Re: How to avoid that collections "break" relationships

On Mar 27, 2014, at 3:24 AM, Niklas Lindström <lindstream@gmail.com> wrote:

> Hi Gregg, Tore,
> 
> On Thu, Mar 27, 2014 at 1:48 AM, Gregg Kellogg <gregg@greggkellogg.net> wrote:
> On Mar 26, 2014, at 4:33 PM, エリクソン トーレ <t-eriksson@so.taisho.co.jp> wrote:
> 
> > Alternative suggestion from the spectator seat:
> >
> >> Let's assume we want to build a Web API that exposes information about persons
> >> and their friends. Using schema.org, your data would look somewhat like this:
> >>
> >>  </markus> a schema:Person ;
> >>            schema:knows </alice> ;
> >>            ...
> >>            schema:knows </zorro> .
> >>
> >> All this information would be available in the document at /markus (please
> >> let's not talk about hash URLs etc. here, ok?). Depending on the number of
> >> friends, the document however may grow too large.
> >
> > </markus> a schema:Person ;
> >          rdfs:seeAlso </markus/friends/> .
> > </markus/friends/> foaf:topic schema:knows .
> >
> > And in </markus/friends/> (or its redirection target):
> >
> > </markus> schema:knows </alice>,
> >                       ...
> >                       </zorro> .
> >
> > Replace foaf:topic with appropriate schema: properyy if necessary.
> 
> That's an interesting idea; in a JSON-LD representation, it might look like the following:
> 
> {
>   "@id": "/markus",
>   "@type": "schema:Person",
>   "rdfs:seeAlso": {
>     "@id": "/markus/friends",
>     "foaf:primaryTopic": "schema:knows"
>   }
> }
> 
> {
>   "@id": "/markus/knows",
>   "@type": "hydra:Container",
>   "hydra:member": "/gregg"
> }
> 
> This is basically the same pattern as the void:Linkset one, right? With the less precise predicate foaf:primaryTopic instead of void:linkPredicate. But that might be fine (especially since as mentioned VoID Linksets are about linking separate datasets). Btw, I suggest using schema:about instead, if we're using schema.org in general.
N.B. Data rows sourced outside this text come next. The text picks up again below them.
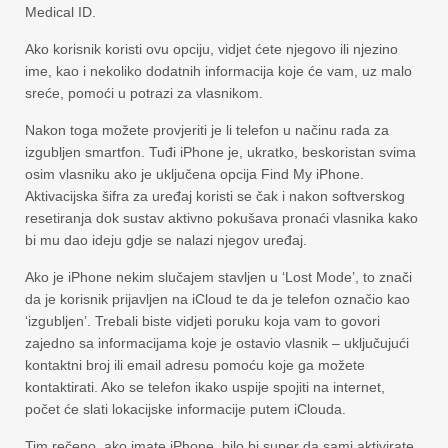
Medical ID.
Ako korisnik koristi ovu opciju, vidjet ćete njegovo ili njezino
ime, kao i nekoliko dodatnih informacija koje će vam, uz malo
sreće, pomoći u potrazi za vlasnikom.
Nakon toga možete provjeriti je li telefon u načinu rada za
izgubljen smartfon. Tuđi iPhone je, ukratko, beskoristan svima
osim vlasniku ako je uključena opcija Find My iPhone.
Aktivacijska šifra za uređaj koristi se čak i nakon softverskog
resetiranja dok sustav aktivno pokušava pronaći vlasnika kako
bi mu dao ideju gdje se nalazi njegov uređaj.
Ako je iPhone nekim slučajem stavljen u ‘Lost Mode’, to znači
da je korisnik prijavljen na iCloud te da je telefon označio kao
‘izgubljen’. Trebali biste vidjeti poruku koja vam to govori
zajedno sa informacijama koje je ostavio vlasnik – uključujući
kontaktni broj ili email adresu pomoću koje ga možete
kontaktirati. Ako se telefon ikako uspije spojiti na internet,
počet će slati lokacijske informacije putem iClouda.
Tim rečeno, ako imate iPhone, bilo bi super da sami aktivirate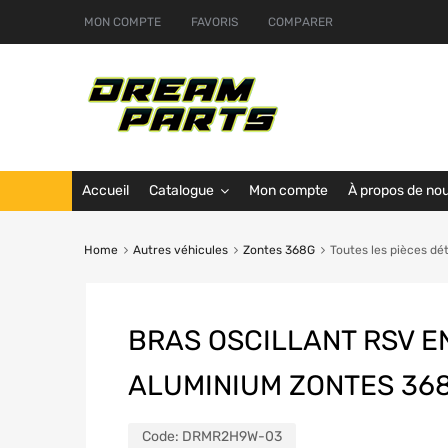
MON COMPTE
FAVORIS
COMPARER
Accueil
Catalogue
Mon compte
À propos de no
Home
Autres véhicules
Zontes 368G
Toutes les pièces d
BRAS OSCILLANT RSV E
ALUMINIUM ZONTES 36
Code:
DRMR2H9W-03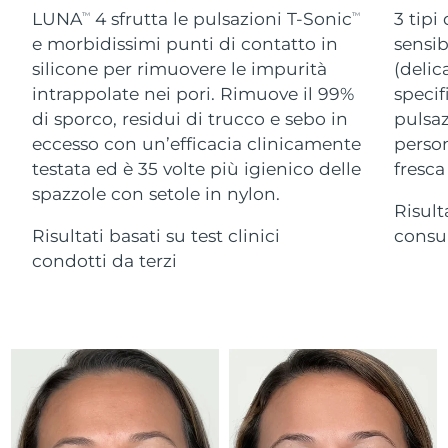
Advanced pore care essentials
For healthy hair
LUNA
4 sfrutta le pulsazioni T-Sonic
3 tipi
18% PAP
TM
TM
Israele
Consegna stimata
8/15/26
Cosmetici
Uomini
e morbidissimi punti di contatto in
sensib
silicone per rimuovere le impurità
(delic
Italia
Consegna stimata
8/11/26
intrappolate nei pori. Rimuove il 99%
specif
di sporco, residui di trucco e sebo in
pulsaz
Giappone
Consegna stimata
8/14/26
eccesso con un’efficacia clinicamente
person
Vedi tutto
Jersey
Consegna stimata
8/16/26
testata ed è 35 volte più igienico delle
fresca
spazzole con setole in nylon.
Risult
Kazakistan
Consegna stimata
8/13/26
Risultati basati su test clinici
consum
APP FOREO
Kuwait
condotti da terzi
Consegna stimata
8/11/26
CHI SIAMO
Lettonia
Consegna stimata
8/11/26
Libano
Consegna stimata
8/12/26
Lituania
Consegna stimata
8/11/26
Lussemburgo
Consegna stimata
8/11/26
Yes, I think we need reasonably universal predicates here, and voad:linkPredicate may be the one. However, from a schema.org-centric view, there should be something appropriate for use using just schema.org.

> The only problem I see from a Linked Data perspective is that </markus/friends> appears to be defined in the </markus> node definition, so it wouldn't be obvious that you would do a further redirection to get the container.
> 
> It is a separate resource, which should probably be described as such (using e.g. schema:CollectionPage). It is not a problem to describe such resources within other documents – in fact it is useful and often necessary (and as I said previously, a recommended practice when publishing linked data). For instance, the data received from </me> could contain:
> 
>     </me> a :Person .
>     </me/details.en.html> a :WebPage; :about </me>; :name "About me"; inLanguage "en" .
>     </me/details.sv.html> a :WebPage; :about </me>; :name "Om mig"; :inLanguage "sv" .
> 
> That should be enough for a client to be able to decide what to fetch, depending on what the client understands and needs.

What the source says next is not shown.